Information provided:
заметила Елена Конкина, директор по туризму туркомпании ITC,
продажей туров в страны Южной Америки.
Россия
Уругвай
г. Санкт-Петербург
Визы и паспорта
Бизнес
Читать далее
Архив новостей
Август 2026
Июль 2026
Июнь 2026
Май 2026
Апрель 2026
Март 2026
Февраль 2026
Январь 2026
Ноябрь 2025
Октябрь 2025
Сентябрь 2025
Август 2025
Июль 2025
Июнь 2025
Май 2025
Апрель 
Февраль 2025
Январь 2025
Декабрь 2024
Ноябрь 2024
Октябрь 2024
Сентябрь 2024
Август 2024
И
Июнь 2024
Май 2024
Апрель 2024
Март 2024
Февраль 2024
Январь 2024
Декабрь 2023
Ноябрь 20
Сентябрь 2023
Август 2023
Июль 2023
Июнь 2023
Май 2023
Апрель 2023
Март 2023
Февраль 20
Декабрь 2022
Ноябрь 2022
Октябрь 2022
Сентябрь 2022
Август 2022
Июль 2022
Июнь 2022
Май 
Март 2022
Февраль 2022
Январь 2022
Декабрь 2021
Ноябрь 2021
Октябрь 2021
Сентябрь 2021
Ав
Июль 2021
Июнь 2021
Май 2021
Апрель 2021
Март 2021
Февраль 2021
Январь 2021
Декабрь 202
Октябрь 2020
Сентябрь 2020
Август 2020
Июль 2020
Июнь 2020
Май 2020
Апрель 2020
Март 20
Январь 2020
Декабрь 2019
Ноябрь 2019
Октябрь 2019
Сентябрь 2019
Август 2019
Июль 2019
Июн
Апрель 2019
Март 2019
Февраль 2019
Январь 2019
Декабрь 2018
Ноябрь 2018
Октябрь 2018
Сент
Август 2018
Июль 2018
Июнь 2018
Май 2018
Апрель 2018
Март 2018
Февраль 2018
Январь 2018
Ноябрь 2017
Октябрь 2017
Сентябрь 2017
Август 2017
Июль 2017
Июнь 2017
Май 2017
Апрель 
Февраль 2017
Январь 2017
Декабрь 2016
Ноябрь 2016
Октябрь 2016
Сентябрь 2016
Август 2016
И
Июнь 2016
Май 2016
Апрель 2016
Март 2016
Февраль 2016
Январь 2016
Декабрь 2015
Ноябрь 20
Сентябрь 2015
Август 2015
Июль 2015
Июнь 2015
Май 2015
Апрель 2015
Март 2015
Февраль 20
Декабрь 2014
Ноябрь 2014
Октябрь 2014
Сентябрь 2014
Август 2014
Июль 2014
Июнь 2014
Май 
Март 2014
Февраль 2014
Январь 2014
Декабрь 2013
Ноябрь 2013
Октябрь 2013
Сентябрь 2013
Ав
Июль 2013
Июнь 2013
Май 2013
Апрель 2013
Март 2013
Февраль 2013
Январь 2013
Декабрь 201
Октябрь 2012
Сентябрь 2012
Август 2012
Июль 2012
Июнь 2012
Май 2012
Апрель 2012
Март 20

What you need to do:
Everything in the data should be copied exactly. Leave nothing out.

Task output:
заметила Елена Конкина, директор по туризму туркомпании ITC,
продажей туров в страны Южной Америки.
Россия
Уругвай
г. Санкт-Петербург
Визы и паспорта
Бизнес
Читать далее
Архив новостей
Август 2026
Июль 2026
Июнь 2026
Май 2026
Апрель 2026
Март 2026
Февраль 2026
Январь 2026
Ноябрь 2025
Октябрь 2025
Сентябрь 2025
Август 2025
Июль 2025
Июнь 2025
Май 2025
Апрель 
Февраль 2025
Январь 2025
Декабрь 2024
Ноябрь 2024
Октябрь 2024
Сентябрь 2024
Август 2024
И
Июнь 2024
Май 2024
Апрель 2024
Март 2024
Февраль 2024
Январь 2024
Декабрь 2023
Ноябрь 20
Сентябрь 2023
Август 2023
Июль 2023
Июнь 2023
Май 2023
Апрель 2023
Март 2023
Февраль 20
Декабрь 2022
Ноябрь 2022
Октябрь 2022
Сентябрь 2022
Август 2022
Июль 2022
Июнь 2022
Май 
Март 2022
Февраль 2022
Январь 2022
Декабрь 2021
Ноябрь 2021
Октябрь 2021
Сентябрь 2021
Ав
Июль 2021
Июнь 2021
Май 2021
Апрель 2021
Март 2021
Февраль 2021
Январь 2021
Декабрь 202
Октябрь 2020
Сентябрь 2020
Август 2020
Июль 2020
Июнь 2020
Май 2020
Апрель 2020
Март 20
Январь 2020
Декабрь 2019
Ноябрь 2019
Октябрь 2019
Сентябрь 2019
Август 2019
Июль 2019
Июн
Апрель 2019
Март 2019
Февраль 2019
Январь 2019
Декабрь 2018
Ноябрь 2018
Октябрь 2018
Сент
Август 2018
Июль 2018
Июнь 2018
Май 2018
Апрель 2018
Март 2018
Февраль 2018
Январь 2018
Ноябрь 2017
Октябрь 2017
Сентябрь 2017
Август 2017
Июль 2017
Июнь 2017
Май 2017
Апрель 
Февраль 2017
Январь 2017
Декабрь 2016
Ноябрь 2016
Октябрь 2016
Сентябрь 2016
Август 2016
И
Июнь 2016
Май 2016
Апрель 2016
Март 2016
Февраль 2016
Январь 2016
Декабрь 2015
Ноябрь 20
Сентябрь 2015
Август 2015
Июль 2015
Июнь 2015
Май 2015
Апрель 2015
Март 2015
Февраль 20
Декабрь 2014
Ноябрь 2014
Октябрь 2014
Сентябрь 2014
Август 2014
Июль 2014
Июнь 2014
Май 
Март 2014
Февраль 2014
Январь 2014
Декабрь 2013
Ноябрь 2013
Октябрь 2013
Сентябрь 2013
Ав
Июль 2013
Июнь 2013
Май 2013
Апрель 2013
Март 2013
Февраль 2013
Январь 2013
Декабрь 201
Октябрь 2012
Сентябрь 2012
Август 2012
Июль 2012
Июнь 2012
Май 2012
Апрель 2012
Март 20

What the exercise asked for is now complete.